The least-skilled actors in the study averaged approximately 16 techniques, while the most skilled averaged approximately 20, a gap the report describes as insufficient to reliably distinguish risk levels. The platform used by the attacker, whether Claude Code, an API, or a chat tool, also showed no meaningful link to the risk tier they fell into, according to the report.
AI Use Shifted Deeper Into Attack Chains, With Account Discovery Up 8.9% and Phishing Down 8.6%
Anthropic’s data showed a shift in where attackers are deploying AI within the attack lifecycle. AI-assisted phishing activity declined by 8.6% over the study period, while AI-assisted account discovery within compromised networks increased by 8.9%. The report identified growing AI involvement in what it described as “operationally demanding techniques,” including privilege escalation, lateral movement, and account discovery, tasks Anthropic’s report describes as historically requiring greater technical capability.
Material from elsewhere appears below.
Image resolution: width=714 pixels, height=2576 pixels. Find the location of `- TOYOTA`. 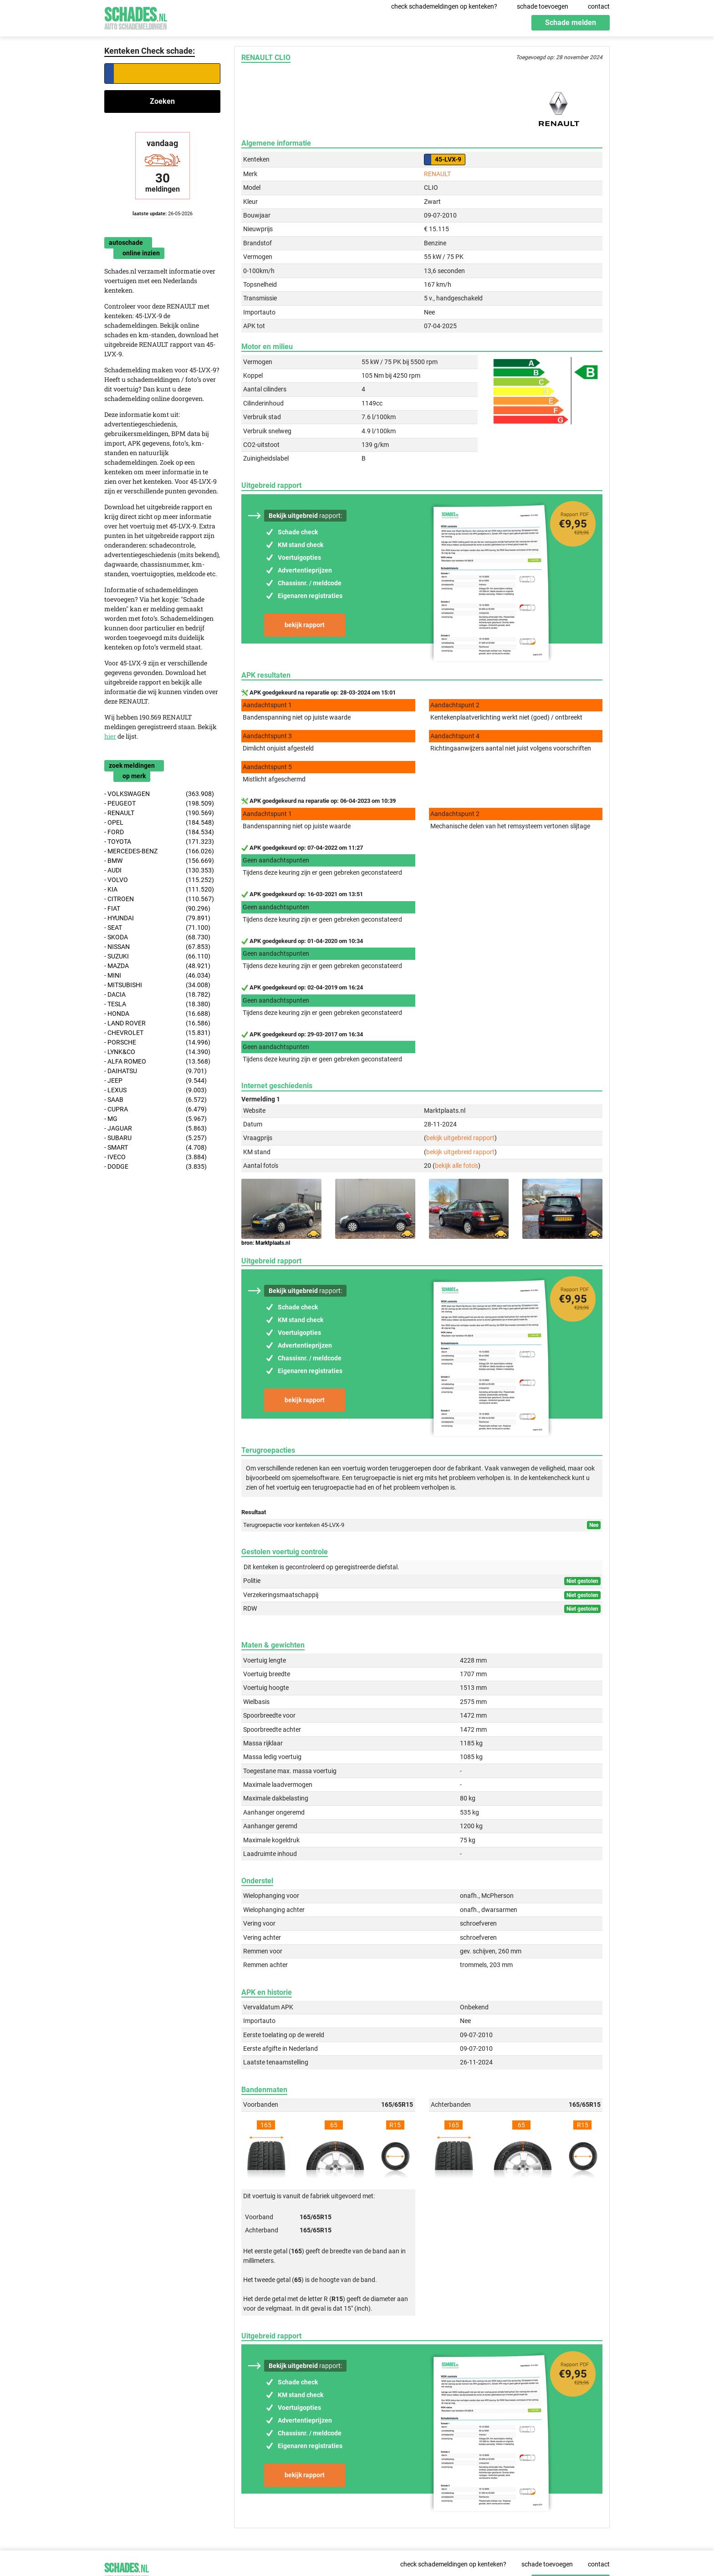

- TOYOTA is located at coordinates (159, 842).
“What often helps distinguish higher-risk actors is where in the attack life cycle they apply AI. But even that signal is already eroding,” the Frontier Red Team noted.
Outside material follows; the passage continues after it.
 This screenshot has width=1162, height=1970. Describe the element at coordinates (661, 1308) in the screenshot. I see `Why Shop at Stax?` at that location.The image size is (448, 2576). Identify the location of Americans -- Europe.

Among the 832 banned accounts analyzed, 67.3% used AI to assist in malware development, while 6.5% used it for lateral movement within compromised systems.
Findings Carry Direct Implications for Crypto Exchanges, Protocols, and Digital Wallets
The report describes its findings as particularly relevant for the cryptocurrency industry, where cyberattacks have continued to escalate. Anthropic said the findings suggest AI is lowering the expertise threshold required to carry out complex attacks, potentially exposing exchanges, protocols, and digital wallets to a wider range of threat actors. The crypto sector recorded 40 major hacks in May 2026 alone.
Anthropic’s study does not quantify financial losses attributable to AI-assisted attacks specifically. The company said the rise in medium-and-higher risk actors reflects a change in how AI is being used across the attack lifecycle, with more actors now capable of executing technically demanding operations.